La tormenta de Santa Rosa: entre la fe popular y la explicación científica del cambio estacional
Ligada al mito de la protección de Lima en 1615, la creencia popular aguarda cada año precipitaciones intensas hacia finales de agosto. Sin embargo, la meteorología explica el fenómeno como una transición primaveral que sólo ocurre en el 56% de los casos.
Cada fin de agosto, el centro y noreste de Argentina aguardan la llegada de la tradicional tormenta de Santa Rosa, un evento meteorológico caracterizado por lluvias e inestabilidad que la cultura popular vincula directamente con la festividad del 30 de agosto.
La leyenda se remonta a 1615 en Lima, Perú, cuando las oraciones de la religiosa Isabel Flores de Oliva habrían desatado un temporal fortuito que impidió el desembarco y ataque de una flota de piratas holandeses. Desde entonces, cualquier episodio de mal tiempo que ocurra en una ventana de entre 5 y 15 días antes o después de la fecha festiva suele ser atribuido a este fenómeno popular.
Más allá de la devoción religiosa y el mito urbano, la meteorología ofrece una respuesta concreta para explicar estas precipitaciones. El fenómeno responde a la transición entre el invierno y la primavera: la llegada de las primeras masas de aire cálido y húmedo procedentes del norte choca con los últimos frentes fríos de la temporada invernal. Este choque térmico genera una gran inestabilidad atmosférica que afecta principalmente a la región pampeana y al Litoral, mientras que en la Patagonia y el Noroeste Argentino (NOA) casi no se registra debido a sus respectivas estaciones secas.

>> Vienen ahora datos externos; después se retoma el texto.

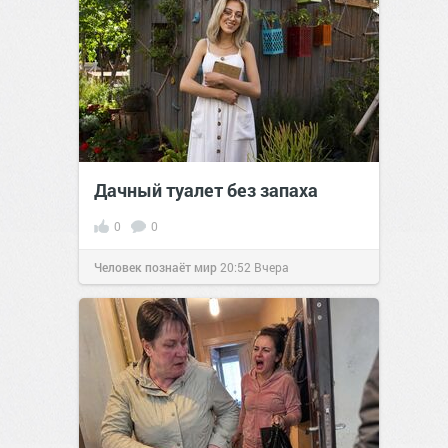
Дачный туалет без запаха
0
0
Человек познаёт мир
20:52
Вчера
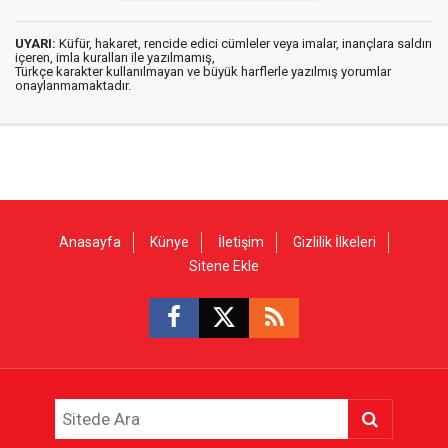
UYARI:
Küfür, hakaret, rencide edici cümleler veya imalar, inançlara saldırı
içeren, imla kuralları ile yazılmamış,
Türkçe karakter kullanılmayan ve büyük harflerle yazılmış yorumlar
onaylanmamaktadır.
Anasayfa
Künye
İletişim
Gizlilik İlkeleri
Sitene Ekle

A pesar de su arraigada reputación, los datos demuestran que el evento no es infalible ni siempre se presenta con la violencia esperada. Un análisis estadístico realizado por el Observatorio Central Buenos Aires (OCBA) sobre una serie histórica de 116 años determinó que la tormenta efectivamente se produjo únicamente en el 56% de los años analizados. De este modo, la ciencia confirma que, si bien existe un patrón dinámico estacional en esta época del año, la infalibilidad y severidad de la tormenta pertenecen más al terreno del mito popular que a la certeza meteorológica.